***** Supplied data *****
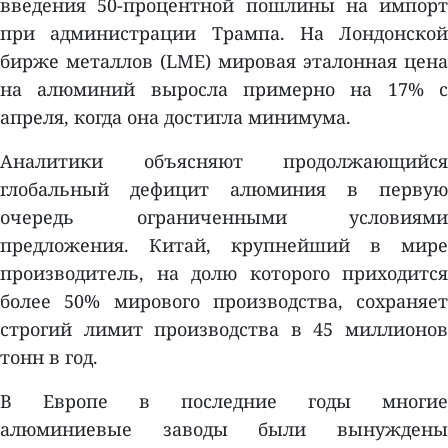
введения 50-процентной пошлины на импорт
при администрации Трампа. На Лондонской
бирже металлов (LME) мировая эталонная цена
на алюминий выросла примерно на 17% с
апреля, когда она достигла минимума.
Аналитики объясняют продолжающийся
глобальный дефицит алюминия в первую
очередь ограниченными условиями
предложения. Китай, крупнейший в мире
производитель, на долю которого приходится
более 50% мирового производства, сохраняет
строгий лимит производства в 45 миллионов
тонн в год.
В Европе в последние годы многие
алюминиевые заводы были вынуждены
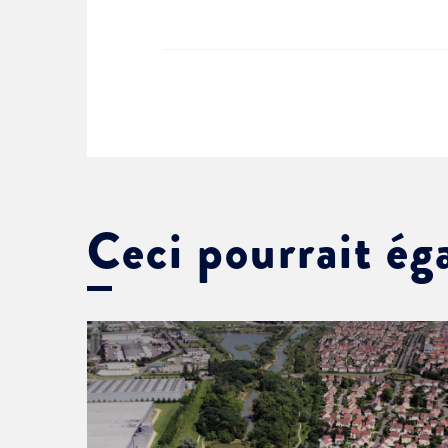
Ceci pourrait ég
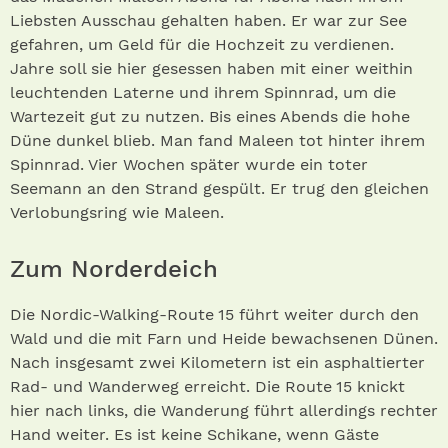
Liebsten Ausschau gehalten haben. Er war zur See
gefahren, um Geld für die Hochzeit zu verdienen.
Jahre soll sie hier gesessen haben mit einer weithin
leuchtenden Laterne und ihrem Spinnrad, um die
Wartezeit gut zu nutzen. Bis eines Abends die hohe
Düne dunkel blieb. Man fand Maleen tot hinter ihrem
Spinnrad. Vier Wochen später wurde ein toter
Seemann an den Strand gespült. Er trug den gleichen
Verlobungsring wie Maleen.
Zum Norderdeich
Die Nordic-Walking-Route 15 führt weiter durch den
Wald und die mit Farn und Heide bewachsenen Dünen.
Nach insgesamt zwei Kilometern ist ein asphaltierter
Rad- und Wanderweg erreicht. Die Route 15 knickt
hier nach links, die Wanderung führt allerdings rechter
Hand weiter. Es ist keine Schikane, wenn Gäste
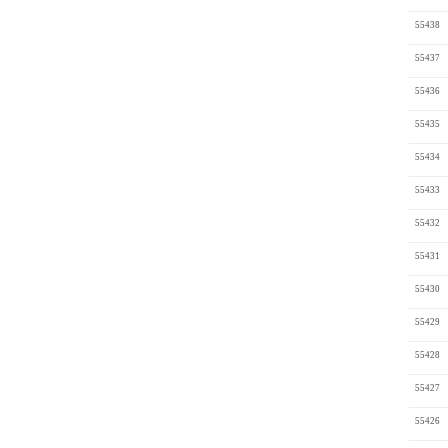
55438
55437
55436
55435
55434
55433
55432
55431
55430
55429
55428
55427
55426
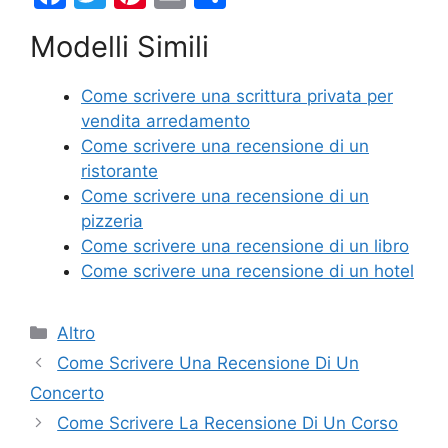
a
w
nt
m
o
Modelli Simili
c
itt
er
ai
n
e
er
e
l
di
Come scrivere una scrittura privata per
b
st
vi
vendita arredamento
o
di
Come scrivere una recensione di un
ristorante
o
Come scrivere una recensione di un
k
pizzeria
Come scrivere una recensione di un libro
Come scrivere una recensione di un hotel
Categorie
Altro
Come Scrivere Una Recensione Di Un
Concerto
Come Scrivere La Recensione Di Un Corso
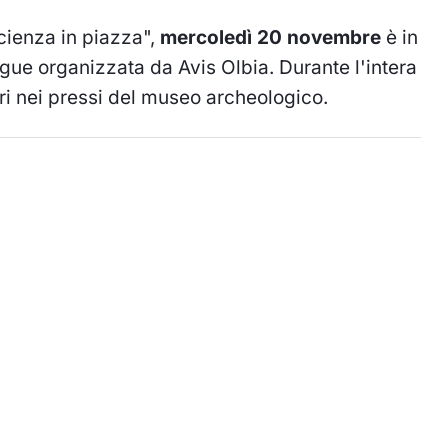
cienza in piazza",
mercoledì 20 novembre
è in
ue organizzata da Avis Olbia. Durante l'intera
ri nei pressi del museo archeologico.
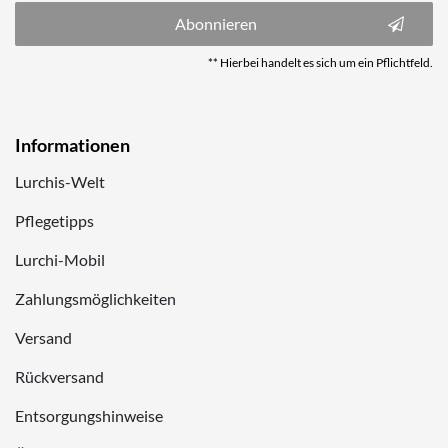
Abonnieren
** Hierbei handelt es sich um ein Pflichtfeld.
Informationen
Lurchis-Welt
Pflegetipps
Lurchi-Mobil
Zahlungsmöglichkeiten
Versand
Rückversand
Entsorgungshinweise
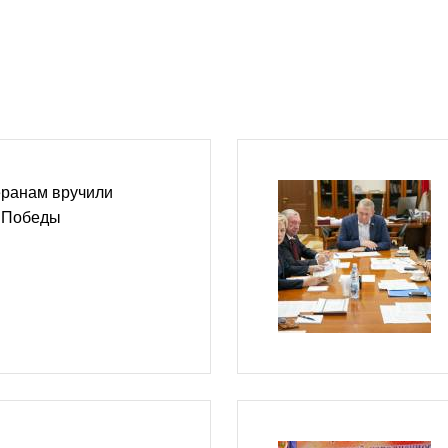
еранам вручили
ю Победы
*****
# What is needed
Skipping the images, write out the whole listing exactly.

# Your response
введения 50-процентной пошлины на импорт
при администрации Трампа. На Лондонской
бирже металлов (LME) мировая эталонная цена
на алюминий выросла примерно на 17% с
апреля, когда она достигла минимума.
Аналитики объясняют продолжающийся
глобальный дефицит алюминия в первую
очередь ограниченными условиями
предложения. Китай, крупнейший в мире
производитель, на долю которого приходится
более 50% мирового производства, сохраняет
строгий лимит производства в 45 миллионов
тонн в год.
В Европе в последние годы многие
алюминиевые заводы были вынуждены
Ceci pourrait ég
Liebsten Ausschau gehalten haben. Er war zur See
gefahren, um Geld für die Hochzeit zu verdienen.
Jahre soll sie hier gesessen haben mit einer weithin
leuchtenden Laterne und ihrem Spinnrad, um die
Wartezeit gut zu nutzen. Bis eines Abends die hohe
Düne dunkel blieb. Man fand Maleen tot hinter ihrem
Spinnrad. Vier Wochen später wurde ein toter
Seemann an den Strand gespült. Er trug den gleichen
Verlobungsring wie Maleen.
Zum Norderdeich
Die Nordic-Walking-Route 15 führt weiter durch den
Wald und die mit Farn und Heide bewachsenen Dünen.
Nach insgesamt zwei Kilometern ist ein asphaltierter
Rad- und Wanderweg erreicht. Die Route 15 knickt
hier nach links, die Wanderung führt allerdings rechter
Hand weiter. Es ist keine Schikane, wenn Gäste
55438
55437
55436
55435
55434
55433
55432
55431
55430
55429
55428
55427
55426
a
w
nt
m
o
Modelli Simili
c
itt
er
ai
n
e
er
e
l
di
Come scrivere una scrittura privata per
b
st
vi
vendita arredamento
o
di
Come scrivere una recensione di un
ristorante
o
Come scrivere una recensione di un
k
pizzeria
Come scrivere una recensione di un libro
Come scrivere una recensione di un hotel
Categorie
Altro
Come Scrivere Una Recensione Di Un
Concerto
Come Scrivere La Recensione Di Un Corso
cienza in piazza",
mercoledì 20 novembre
è in
ue organizzata da Avis Olbia. Durante l'intera
ri nei pressi del museo archeologico.
Abonnieren
** Hierbei handelt es sich um ein Pflichtfeld.
Informationen
Lurchis-Welt
Pflegetipps
Lurchi-Mobil
Zahlungsmöglichkeiten
Versand
Rückversand
Entsorgungshinweise
еранам вручили
ю Победы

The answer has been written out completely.